"Las manos del ahorcado", Brisa
La noche parecía haberse escapado de una historia de terror, el viento gritón se escapaba en triciclo despavorido, las estrellas se tomaban de las manos tan fuerte como podían, y los grillos y las luciérnagas se sentaban a charlar bajo la luz de un farol.
Los niños caminaron durante largas horas, en compañía de la soledad, y el leve resplandor de una linterna, buscando, el lugar más tenebroso para pasar la velada, e internándose en un sendero de tierra rodeado por altos pinos y eucaliptos. A lo lejos del camino pudieron ver enormes murallas de piedra con crucifijos de metal y de madera.
Sin duda alguna... ¡Estaban cerca de un cementerio abandonado! Y entusiasmados, no cavilaron un solo minuto en quedarse allí. Buscaron el sitio más cómodo, acomodaron sus bolsos, recorrieron el lugar, juntaron hojas y ramas, y encendieron un fogón para calentarse del frío.

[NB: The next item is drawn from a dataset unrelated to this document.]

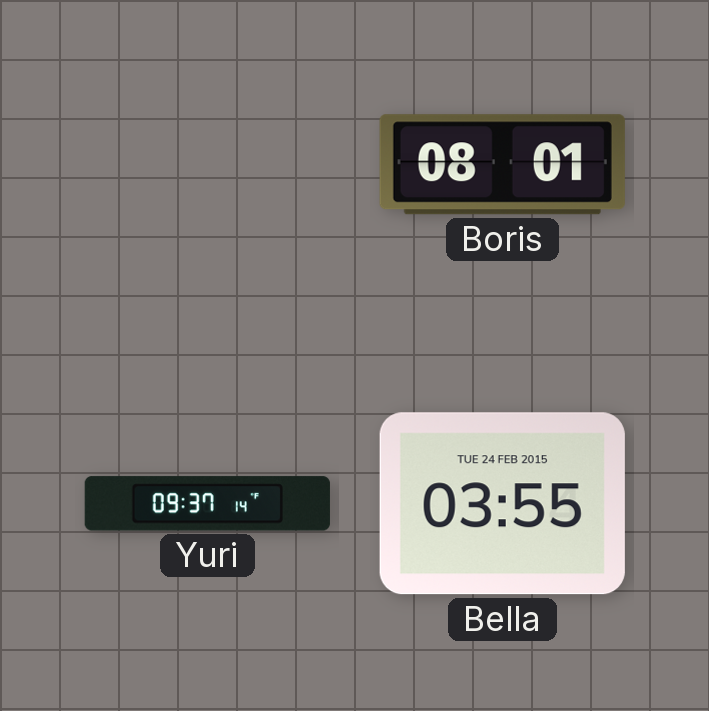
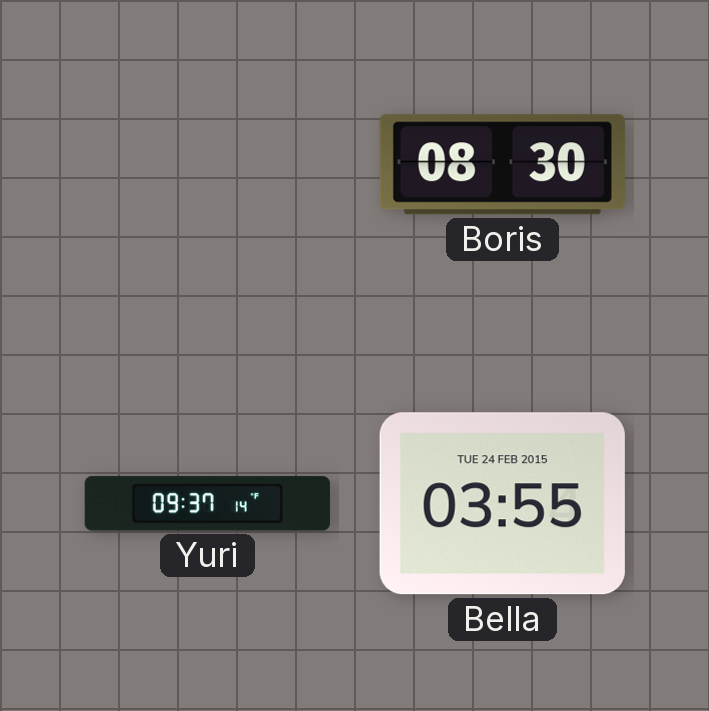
Boris: 08:01 -> 08:30
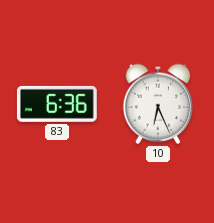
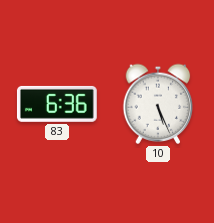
10: 6:26 -> 5:26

Con el correr del tiempo, los cuentos de terror en ronda, alrededor del fuego, se hacían cada vez más escalofriantes, y la vez, la noche se ponía más oscura.
Cuando el reloj marcó las doce, se asomó la luna llena, que tenía un miedo que ni te puedo contar, y los muertos se asomaban desde sus tumbas con sus rugosas y delgadas manos y con un hambre de locos, de esas hambres que poco se ven.

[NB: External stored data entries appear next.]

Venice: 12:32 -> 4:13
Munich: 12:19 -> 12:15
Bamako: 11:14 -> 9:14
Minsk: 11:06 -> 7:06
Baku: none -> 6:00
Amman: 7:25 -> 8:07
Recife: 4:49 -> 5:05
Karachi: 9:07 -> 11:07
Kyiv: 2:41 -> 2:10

Asustados todos los pequeños echaron a correr, buscando un escondite seguro para refugiarse,
después, hicieron planes para acabar con todos los zombies y salieron decididos a luchar contra ellos. Espada con espada, y cuerpo contra cuerpo, pelearon hasta el amanecer y se sintieron Super heroes al ver que todos los esqueletos quedaron transformados en polvo mágico. Pero no se dieron cuenta, de que aún quedaba uno, entonces, lo tomaron del cuello y lo colocaron de nuevo en su tumba.
Finalizada la aventura, los niños tomaron todas sus pertenencias, y caminaron hacia la puerta de salida, con la idea de nunca más regresar. Pero detrás de ellos unas manos sangrientas se hacían presentes.